I have alluded to the potential of beneficiaries to be cranky if not disruptive, and I devote Chapter 13 to that interesting battleground. A word about them here is useful in terms of the budget. In most major corporations and governmental agencies, users (i.e., beneficiaries) pay for services received through various user -based taxes. In my experience, this generally includes desktop and laptop PCs, use of LAN and mainframe file and print services, e-mail, dial tone, voice mail, and so forth. Many, if not all, of your project deliverables cost the corporation an initial outlay for new equipment and licenses, services, salaries, and consulting fees. That is your budget. In the normal course of business, however, the end user receiving these new products or services as a result of your project will be charged, normally on a recurring charge basis per server, per site, or per user. So, as project manager, I may give the vendor $X million for laptops, but the beneficiary I install them for will pay the corporation back at a rate of a few hundred dollars per month, per laptop, over a 3-year period. [4]

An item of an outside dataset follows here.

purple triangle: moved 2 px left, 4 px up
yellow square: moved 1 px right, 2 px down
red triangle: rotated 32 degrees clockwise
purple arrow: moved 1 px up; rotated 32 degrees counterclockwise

What this boils down to is that beneficiaries see themselves as customers, and why not? With that title comes its privileges, which include fussing with you over such technology choices as vendor used, specifications, and whether or not they want to pay for the "cool stuff" too. Presumably, your technology team made such decisions based on merit or need, but that does not guarantee that the beneficiary community agrees on how you and your team propose to spend their money. In fact, in such a scenario, we had to ask the beneficiaries to provide additional money for certain features for which we were not funded but they demanded. Once that was hammered out, we had to enlist the beneficiaries' assistance with the "standards police," who took exception to the uplifted specs pushed on the project team by the user community.

[4] Or whatever the current depreciation schedule is.